GIVING UP THE GHOST is and always was a stand alone. It is the most important story I could have told about those characters, and nothing else I could imagine happening to them comes close.
POSSESSING LUCY was always intended to be the first in a trilogy/series/something involving more than one book. Lucy's got a lot of stuff to work through, and I don't think I could have done it all in one book if I'd wanted to.
THE HALFWAY HERO started out as a stand alone, but as I was writing I realized there was a lot more that could be done with the world and the characters, and their story doesn't really feel over yet to me.
Funny thing is, as much as I love the idea of writing a series, of getting to stay with and develop characters and plotlines over multiple books... I don't actually read series very often these days. Not because I don't like staying with characters over several books--mostly because I've found that the majority of the time I'm disappointed by second books. There are many many first-in-a-series/trilogy books that I read and loved, or at least liked a lot, only to have the next book leave me with little more than a 'meh'. So I've kind of stopped reading next books unless I either feel the first book was so good I can trust that the author will deliver something close in the second (which is not always the case, but I've had pretty good luck), or the first book wasn't amazing but I can see the potential for it growing into more as the series continues. Most of the time, I'd rather just enjoy that first book, and not tarnish it in my mind with less-worthy continuations. ;)
On the other hand, I loved series when I was a kid. I cannot tell you how many BABYSITTER'S CLUB or SADDLE CLUB or SWEET VALLEY books I read, because, well, there were an awful lot. And that's just the continuing series--I also devoured the Ramona books and the Indian In The Cupboard sequels, the Narnia series and the Time Quartet. When I was a preteen I moved on to Anne McCaffrey's books and THE DEATH GATE CYCLE and the like.

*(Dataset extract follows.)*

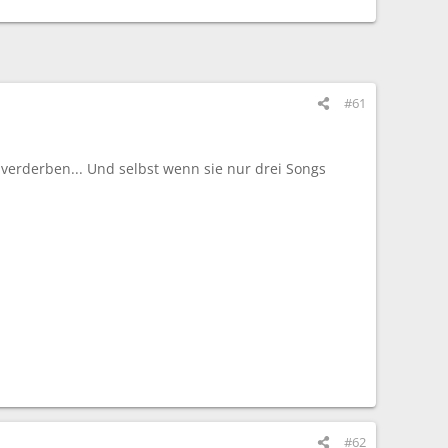
#61
verderben... Und selbst wenn sie nur drei Songs
#62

If I liked a book, I immediately went looking for sequels. If there were none (or none more), I wished there was. Never enjoyed parting with characters.
I want to do both. I want to write those wonderful stand alone novel that do everything and say everything you could possibly want in one book, and I want to write the sort of series I was always searching for as a kid. Unfortunately, as far as I can tell, it is impossible to do both at the same time. But I'm sure I'll figure something out. :)
How about you? What's your stance on stand alone vs. series--as a reader? As a writer (if you are one)?